### WHAT TO DO
Go through the data below and return each line containing the word "fıkrasının".

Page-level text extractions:
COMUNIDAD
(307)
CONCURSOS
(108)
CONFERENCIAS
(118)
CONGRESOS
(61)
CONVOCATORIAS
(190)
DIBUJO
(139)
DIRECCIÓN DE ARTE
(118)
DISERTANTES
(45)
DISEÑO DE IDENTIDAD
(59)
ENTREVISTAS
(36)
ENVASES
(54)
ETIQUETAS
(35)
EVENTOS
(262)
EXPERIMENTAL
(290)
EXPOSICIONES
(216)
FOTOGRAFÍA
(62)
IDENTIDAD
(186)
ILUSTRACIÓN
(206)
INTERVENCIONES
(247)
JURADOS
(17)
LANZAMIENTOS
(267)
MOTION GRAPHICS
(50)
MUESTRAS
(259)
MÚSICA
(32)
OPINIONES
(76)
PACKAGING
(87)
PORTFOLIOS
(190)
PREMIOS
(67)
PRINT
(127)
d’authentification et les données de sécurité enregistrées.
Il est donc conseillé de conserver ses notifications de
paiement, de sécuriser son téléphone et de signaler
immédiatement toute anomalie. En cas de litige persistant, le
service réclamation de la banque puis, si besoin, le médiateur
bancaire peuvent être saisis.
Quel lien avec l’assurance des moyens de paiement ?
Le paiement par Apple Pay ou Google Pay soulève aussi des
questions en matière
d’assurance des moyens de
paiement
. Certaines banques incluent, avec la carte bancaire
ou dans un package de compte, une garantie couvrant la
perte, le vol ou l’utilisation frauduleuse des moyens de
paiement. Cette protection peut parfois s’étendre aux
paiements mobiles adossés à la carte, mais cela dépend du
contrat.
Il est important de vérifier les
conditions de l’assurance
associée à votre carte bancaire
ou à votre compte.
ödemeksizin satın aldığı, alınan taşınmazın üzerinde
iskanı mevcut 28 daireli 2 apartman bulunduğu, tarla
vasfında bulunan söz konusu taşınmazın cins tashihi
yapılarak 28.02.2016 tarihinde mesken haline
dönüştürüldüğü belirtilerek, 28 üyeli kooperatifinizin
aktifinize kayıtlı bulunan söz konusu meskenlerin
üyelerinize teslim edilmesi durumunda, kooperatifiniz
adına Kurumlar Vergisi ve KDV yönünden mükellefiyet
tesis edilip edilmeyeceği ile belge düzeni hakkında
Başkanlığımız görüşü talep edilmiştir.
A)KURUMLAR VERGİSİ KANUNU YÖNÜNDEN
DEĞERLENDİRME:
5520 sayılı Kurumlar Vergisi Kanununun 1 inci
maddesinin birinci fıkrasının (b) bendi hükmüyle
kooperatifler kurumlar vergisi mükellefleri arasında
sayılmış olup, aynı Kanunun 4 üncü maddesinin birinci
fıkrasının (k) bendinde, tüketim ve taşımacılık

...

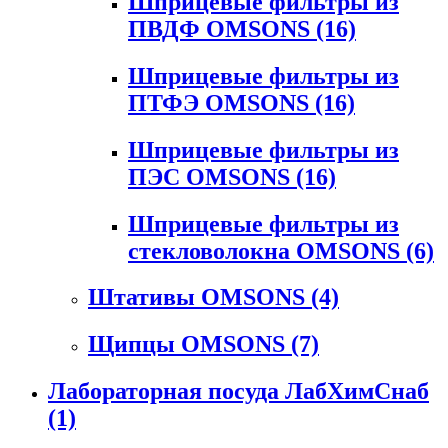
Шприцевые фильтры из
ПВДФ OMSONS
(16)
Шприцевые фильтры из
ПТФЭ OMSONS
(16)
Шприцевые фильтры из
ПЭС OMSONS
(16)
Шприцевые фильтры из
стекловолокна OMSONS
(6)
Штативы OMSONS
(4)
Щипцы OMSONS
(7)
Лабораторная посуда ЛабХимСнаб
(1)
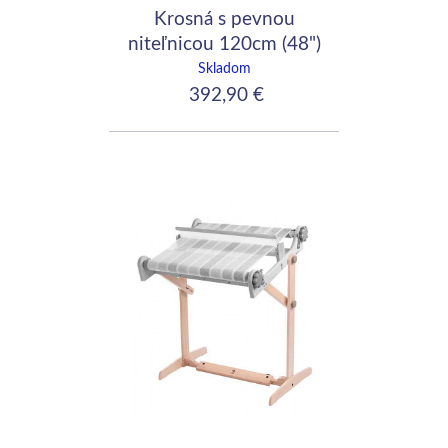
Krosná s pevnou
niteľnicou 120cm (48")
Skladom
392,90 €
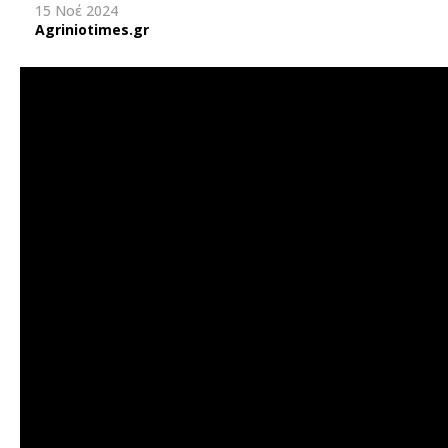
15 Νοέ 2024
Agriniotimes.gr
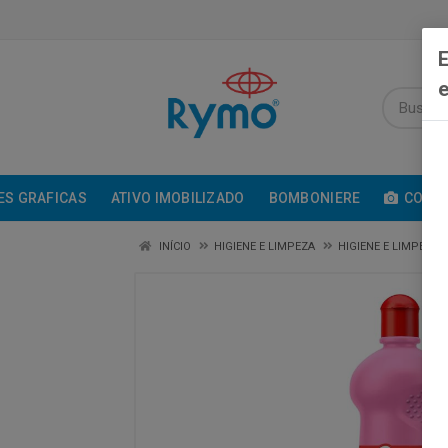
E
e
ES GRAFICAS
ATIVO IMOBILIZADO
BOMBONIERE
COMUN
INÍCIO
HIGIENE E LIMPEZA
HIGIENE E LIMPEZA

### RESPONSE
maddesinin birinci fıkrasının (b) bendi hükmüyle
fıkrasının (k) bendinde, tüketim ve taşımacılık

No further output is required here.